The required answer is the count of lines in the records that contain "atendimento", with no other text.

SOURCE MATERIAL
- Opening Delimiter -
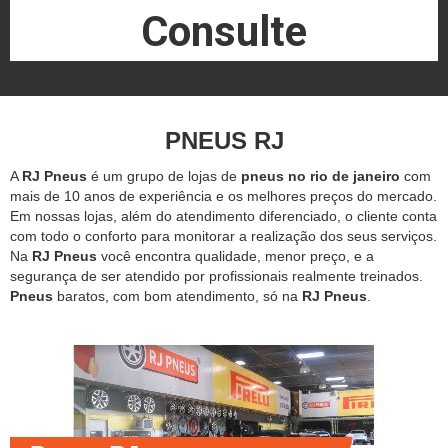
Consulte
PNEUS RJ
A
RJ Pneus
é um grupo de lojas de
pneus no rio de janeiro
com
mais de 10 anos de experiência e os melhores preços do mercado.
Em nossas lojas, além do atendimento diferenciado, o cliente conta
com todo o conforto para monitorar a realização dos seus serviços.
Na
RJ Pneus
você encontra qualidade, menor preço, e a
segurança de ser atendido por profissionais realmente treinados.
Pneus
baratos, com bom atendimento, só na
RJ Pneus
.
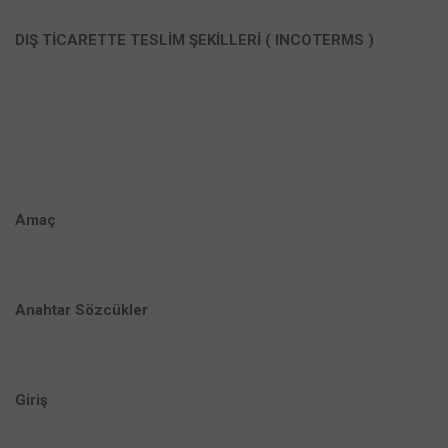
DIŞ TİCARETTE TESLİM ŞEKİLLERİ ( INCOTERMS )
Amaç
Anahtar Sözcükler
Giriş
- Closing Delimiter -
- Opening Delimiter -
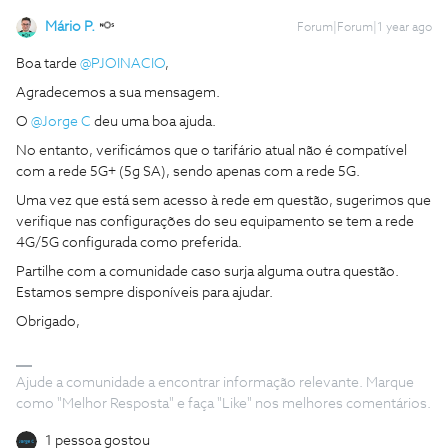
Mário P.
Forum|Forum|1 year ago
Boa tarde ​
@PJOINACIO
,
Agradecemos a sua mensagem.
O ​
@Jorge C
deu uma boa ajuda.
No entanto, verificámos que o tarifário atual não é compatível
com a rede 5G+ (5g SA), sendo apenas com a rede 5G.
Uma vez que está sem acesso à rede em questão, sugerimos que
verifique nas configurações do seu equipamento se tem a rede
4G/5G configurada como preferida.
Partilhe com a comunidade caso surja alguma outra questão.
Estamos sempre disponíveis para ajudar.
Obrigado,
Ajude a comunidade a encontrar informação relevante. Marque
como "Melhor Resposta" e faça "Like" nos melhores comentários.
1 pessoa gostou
- Closing Delimiter -
YOUR SOLUTION
2